Corro a prendere il raffio. Alfredo neanche ci prova a chiedermi di arpionarlo. Così lui regge il nylon con la sinistra e il raffio con la destra. Io sono di spalle, annichilita, non voglio vedere. Piango. L'adrenalina è a mille. Le onde e il vento non danno tregua. Poi il pesce lo sento che sbatte. Recito un mantra che risuona nell'aria, per un tempo che sembra infinito, mi vibra dentro .... finalmente mi calma .... immagino che apra un varco al tonno che muore e lo sento passare.
Era femmina. Pregiata a pinna gialla, con dentro due grandi sacche di uova.
Riprendiamo rotta, le onde ormai sono insostenibili; la barca è così inclinata che il sangue dell'animale non scende.

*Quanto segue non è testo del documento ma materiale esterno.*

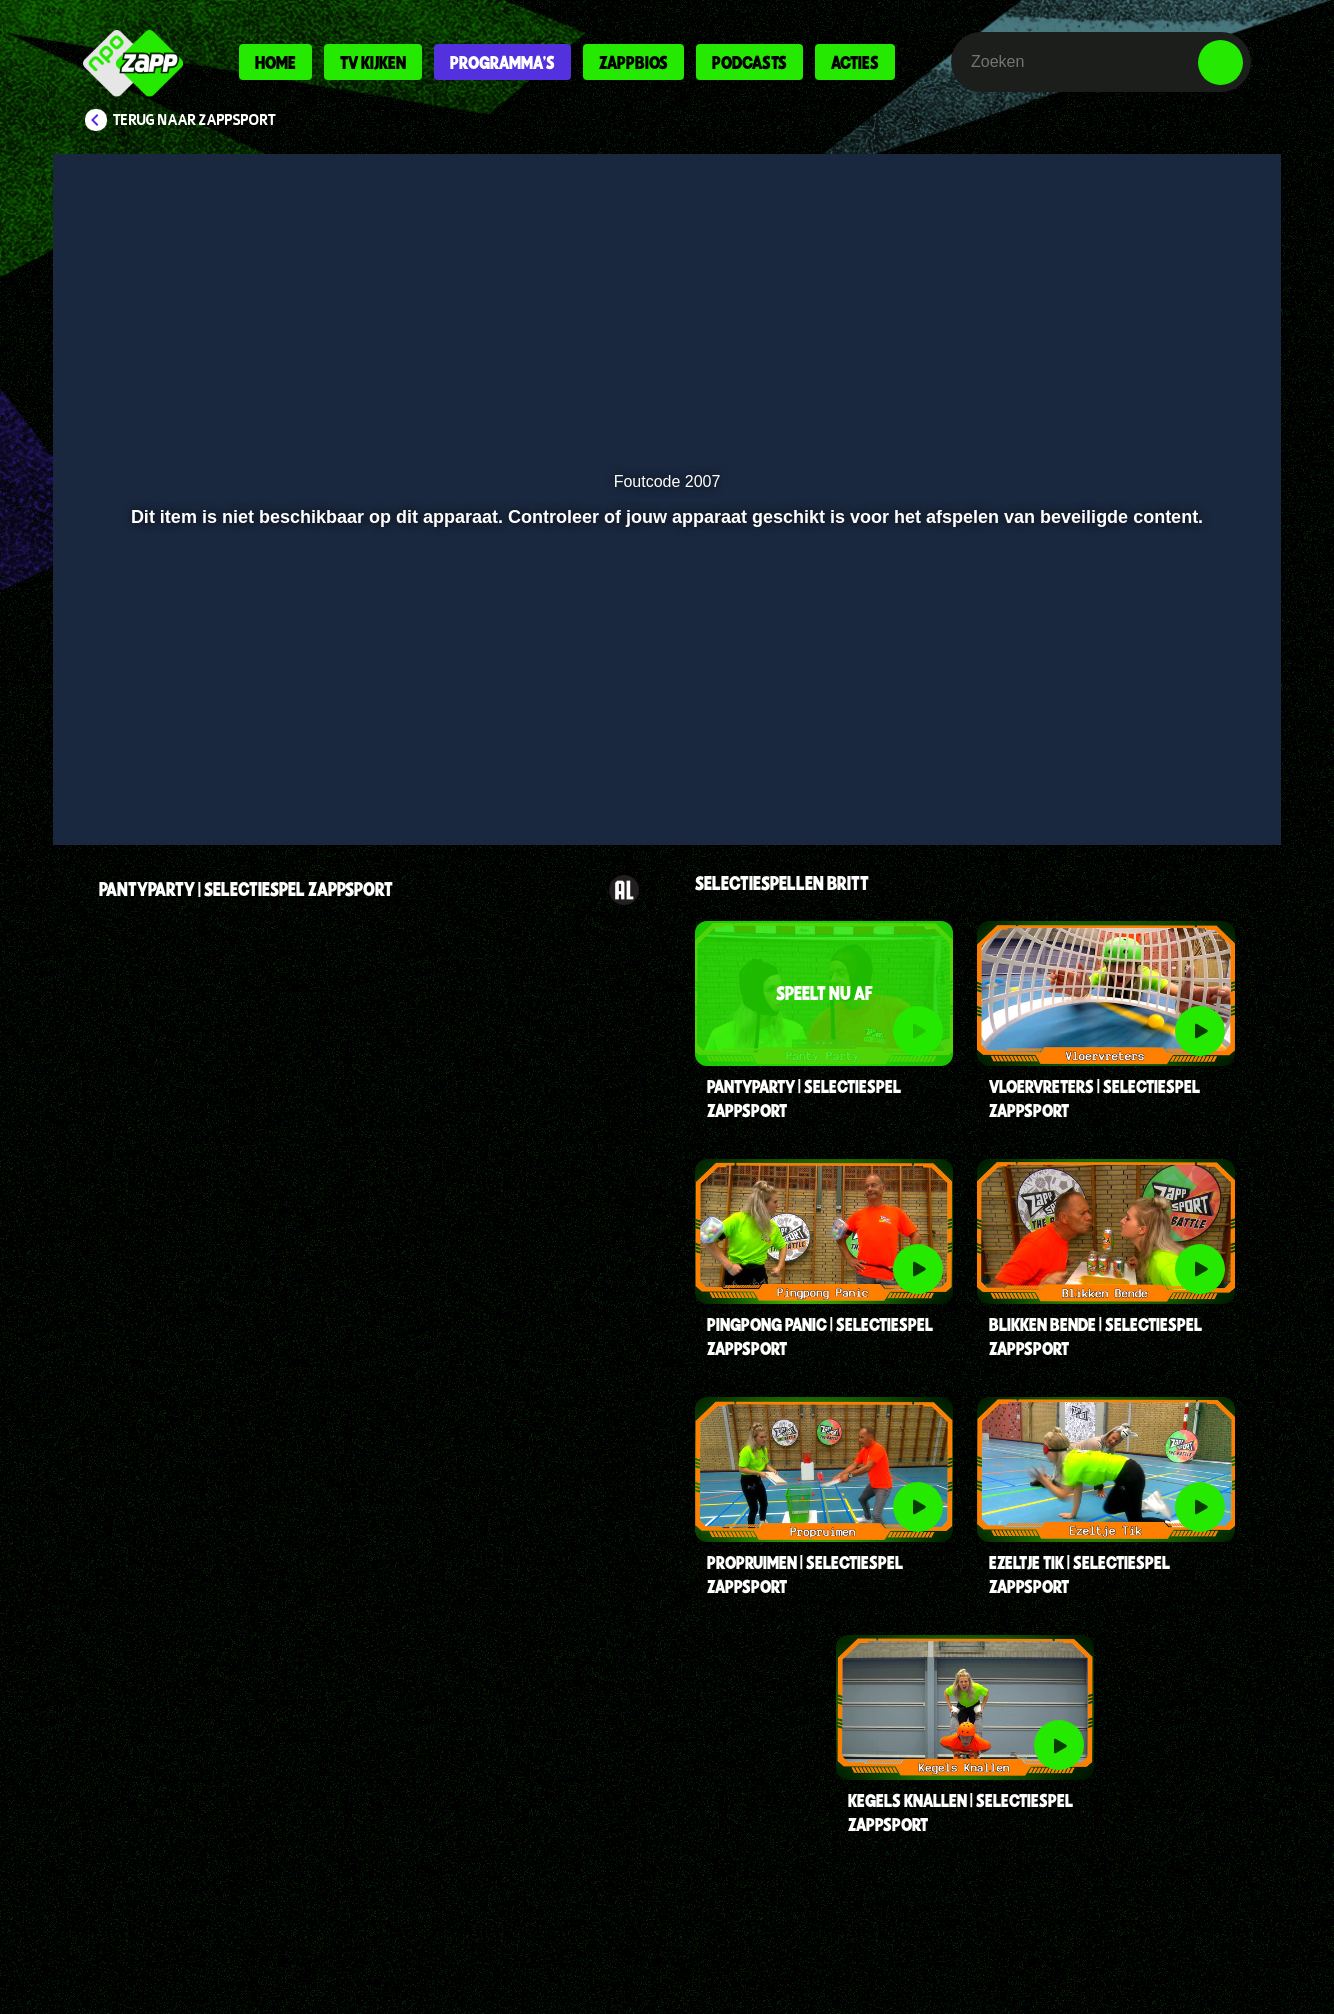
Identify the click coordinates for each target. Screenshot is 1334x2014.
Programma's (502, 62)
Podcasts (749, 62)
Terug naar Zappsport (194, 120)
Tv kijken (373, 62)
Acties (855, 62)
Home (275, 62)
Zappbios (633, 62)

L'isola è vicina. All'ingresso del porto ci sono scogli affioranti che con le onde è impossibile vedere. E' qui che si spegne il Navionex.
Il capitano riprende in mano il timone e lascia a me il pesce da tenere perché non cada e da eviscerare subito, prima che l'anisakis si trasferisca alla carne.
Non l'ho mai fatto e inizio con non sol quanti chili di animale, pieno di sangue in mezzo alla tempesta.

Immergo le mani nella sua carne: è ancora calda di vita! Sento il cuore e lo strappo facilmente.
E' un rito cruento, da strega crudele che pratica la magia nera....! Tengo tra le mani il cuore  caldo e mi sembra che pulsi....poi le viscere e tutto il resto. E sono sporca di sale, di sangue di vita e di morte.
Mi rifugio - ora che siamo in un porto, sebbene insicuro - nella sua preparazione: ci vorranno 36 ore, ma nulla di questa onorevole madre deve andare sprecato......, la bottarga, i tranci, i pezzetti e poi i vasetti sott'olio.
L'unica cosa che possiamo fare è curare la sua preparazione, perché sia sublime come lo era l'animale.
Ricorro ad un'antica ricetta della nonna Adele. La mia memoria scorre indietro nel tempo di bambina, quando nel cuore della notte ci portarono un grosso tonno e papà, mamma, nonna e "commare" Cosimina con meticolosa dovizia, lo prepararono, facendo scorte di prelibato tonno sott'olio per l'inverno.
L'emozione è stata così forte e ancora vibra in me, che ho raggiunto quella notte, l'unione con loro che ci sono e mi aspettano e con coloro che non ci sono più e ugualmente mi aspettano.